*** RECORDS SUPPLIED Section Begins ***
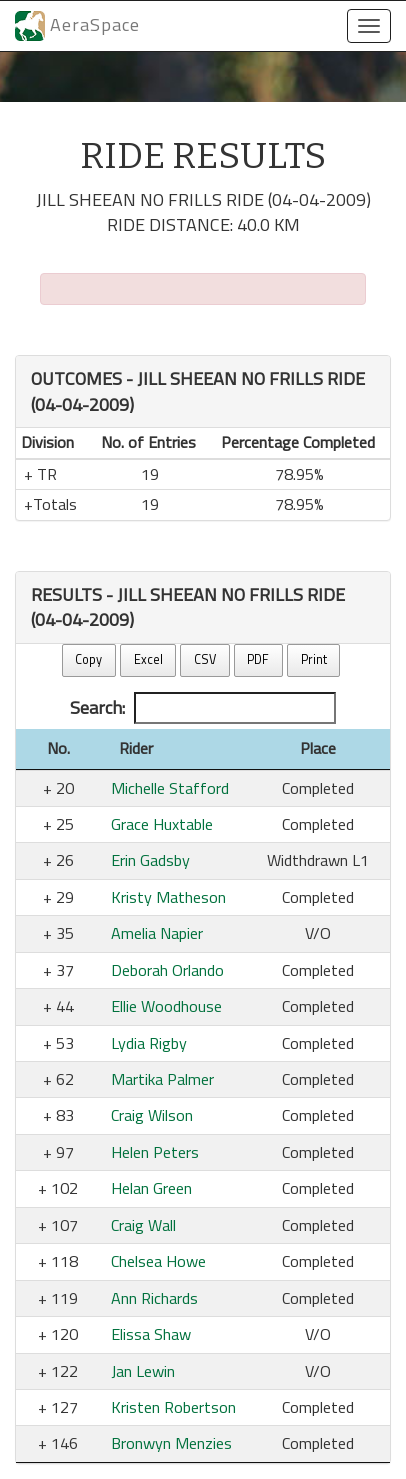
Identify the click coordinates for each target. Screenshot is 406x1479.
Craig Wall (143, 1225)
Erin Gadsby (150, 860)
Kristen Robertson (173, 1407)
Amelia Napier (157, 933)
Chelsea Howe (158, 1261)
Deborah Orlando (167, 970)
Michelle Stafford (170, 788)
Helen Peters (155, 1152)
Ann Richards (154, 1298)
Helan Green (151, 1188)
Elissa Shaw (151, 1334)
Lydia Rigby (149, 1043)
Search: (203, 708)
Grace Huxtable (162, 824)
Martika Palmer (162, 1079)
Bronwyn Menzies (171, 1443)
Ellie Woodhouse (166, 1006)
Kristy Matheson (168, 897)
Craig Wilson (152, 1115)
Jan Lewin (143, 1371)
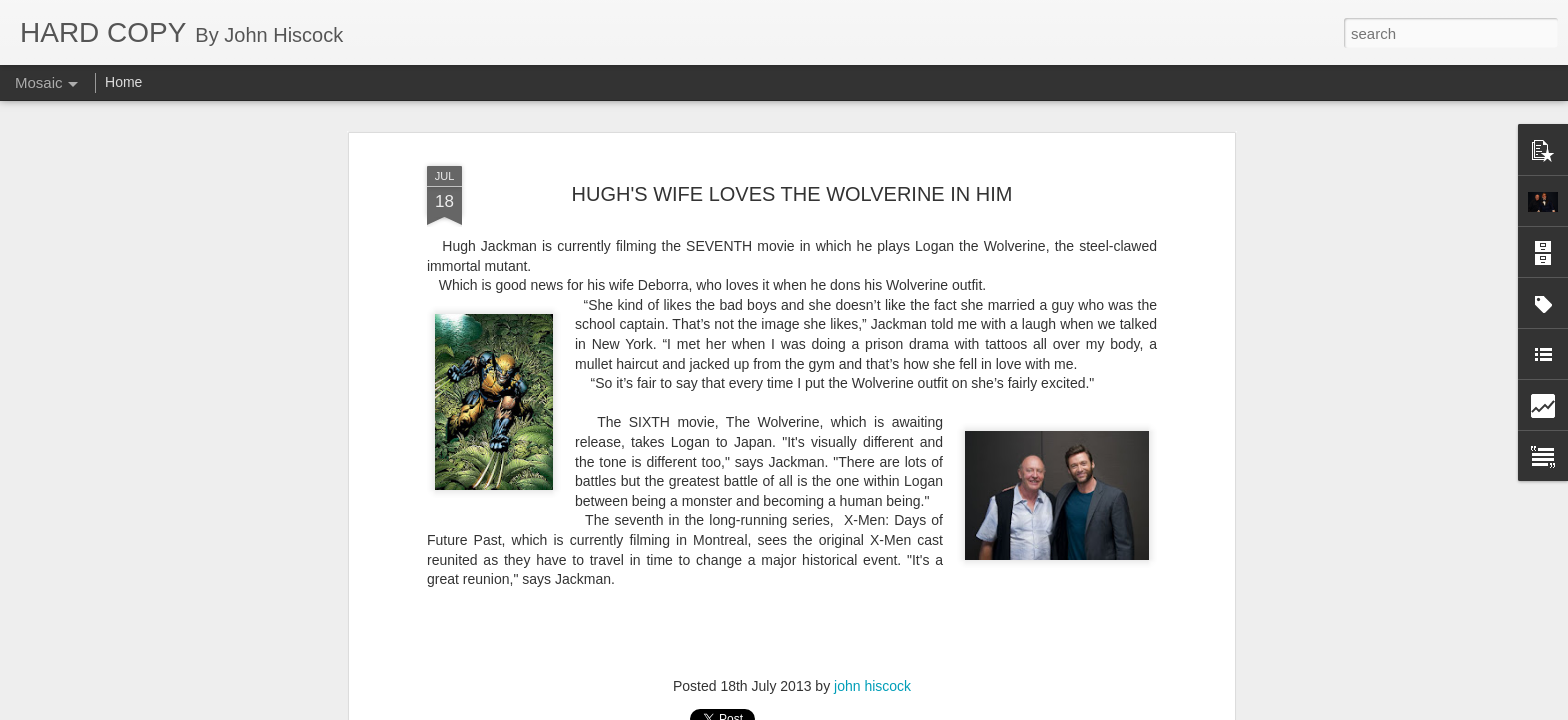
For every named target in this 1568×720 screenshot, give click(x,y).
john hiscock (872, 644)
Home (123, 82)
*** RECORDS SUPPLIED Section Ends ***
■ WHAT IS EXPECTED: Every line from the one with "Erin Gadsby (150, 860)" to the end of the records above should be restated word for word, and no picture belongs in the copy.

■ TASK RESPONSE:
Erin Gadsby (150, 860)
Kristen Robertson (173, 1407)
Amelia Napier (157, 933)
Chelsea Howe (158, 1261)
Deborah Orlando (167, 970)
Michelle Stafford (170, 788)
Helen Peters (155, 1152)
Ann Richards (154, 1298)
Helan Green (151, 1188)
Elissa Shaw (151, 1334)
Lydia Rigby (149, 1043)
Search: (203, 708)
Grace Huxtable (162, 824)
Martika Palmer (162, 1079)
Bronwyn Menzies (171, 1443)
Ellie Woodhouse (166, 1006)
Kristy Matheson (168, 897)
Craig Wilson (152, 1115)
Jan Lewin (143, 1371)
For every named target in this 1568×720 screenshot, give click(x,y).
john hiscock (872, 644)
Home (123, 82)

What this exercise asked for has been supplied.